Regulation of Second Messenger Synthesis in Mycobacterium tuberculosis

• Leif Boddie, Medical Diagnostics, University of Delaware

• Vijay Parashar, Medical and Molecular Sciences, University of Delaware

The Mycobacterium tuberculosis DNA integrity scanning protein A (MtbDisA) acts as a diadenylate cyclase (DAC) that synthesizes the vital bacterial second messenger, cyclic di-adenosine monophosphate (c-di-AMP). The interaction of the host’s immune system and c-di-AMP is key; when released from the bacterium into the macrophage cytosol, it activates STING (Stimulator of Interferon Genes) to trigger a robust immune cascade. However, MtbDisA’s DAC activity is strongly inhibited by ATP concentrations exceeding 1mM, which prevents a robust immune response.

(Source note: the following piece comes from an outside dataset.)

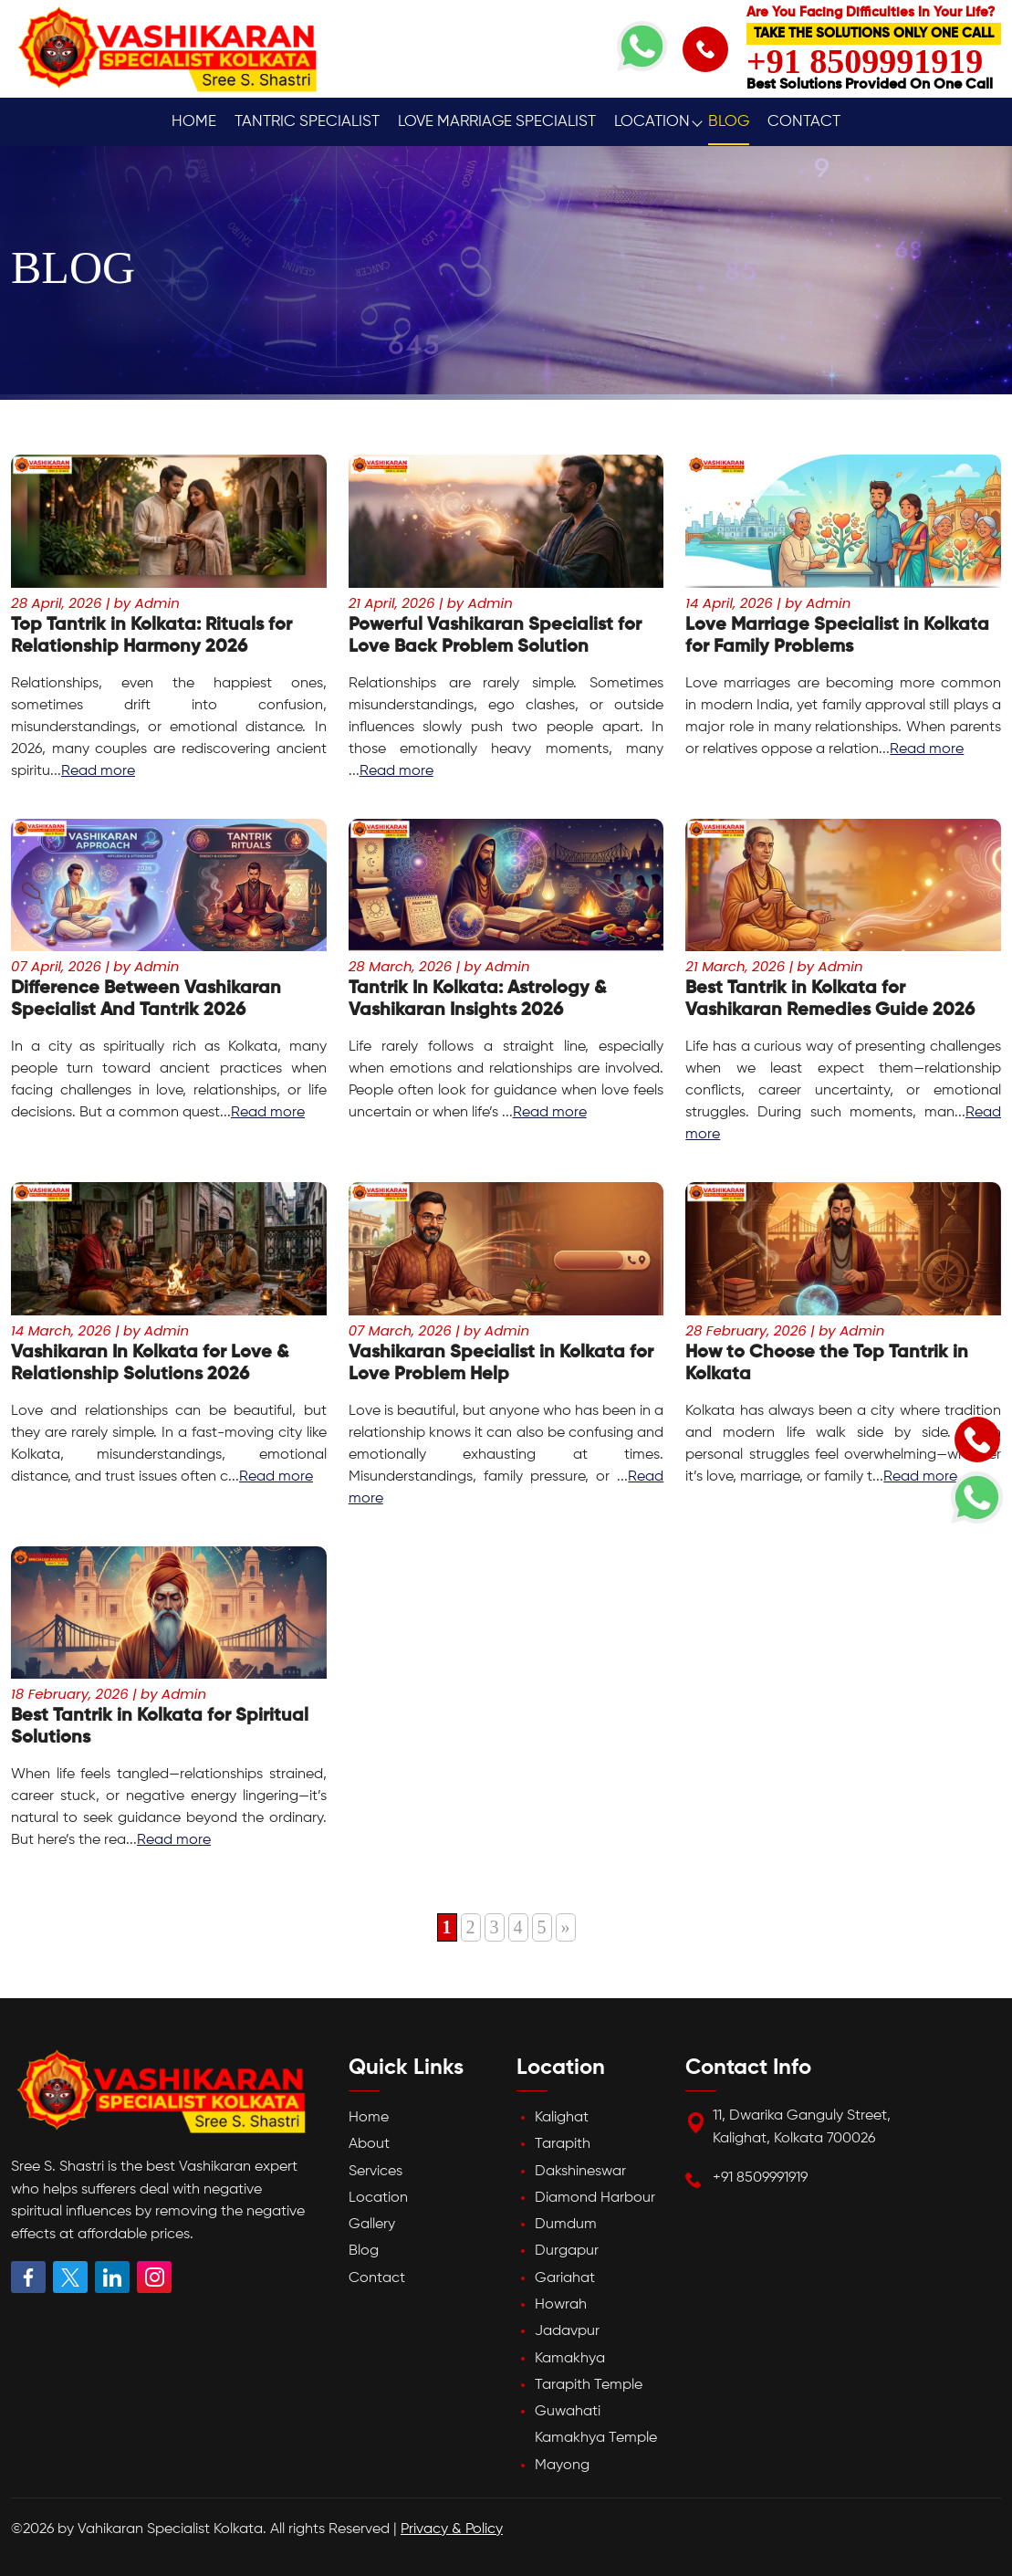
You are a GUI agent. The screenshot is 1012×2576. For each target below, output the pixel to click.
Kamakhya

This study sought to determine if a T104M mutation, proposed through computational modeling, could alleviate this inhibition and sustain c-di-AMP production. While experimental testing was limited to the T104M residue due to time constraints, we also conducted a parallel computational analysis using multiple sequence alignment, the crystal structure of MtbDisA, and structural assessments via PDBePISA to identify additional residues that may be critical for ATP binding, structural stability, and catalytic function. This will lead to a large-scale mutagenesis that will be continued in the coming months. Ultimately, the combined experimental and computational insights from this project aim to inform genetic modifications of the M. bovis BCG TB vaccine to enhance the c-di-AMP-mediated immune response against M. tuberculosis.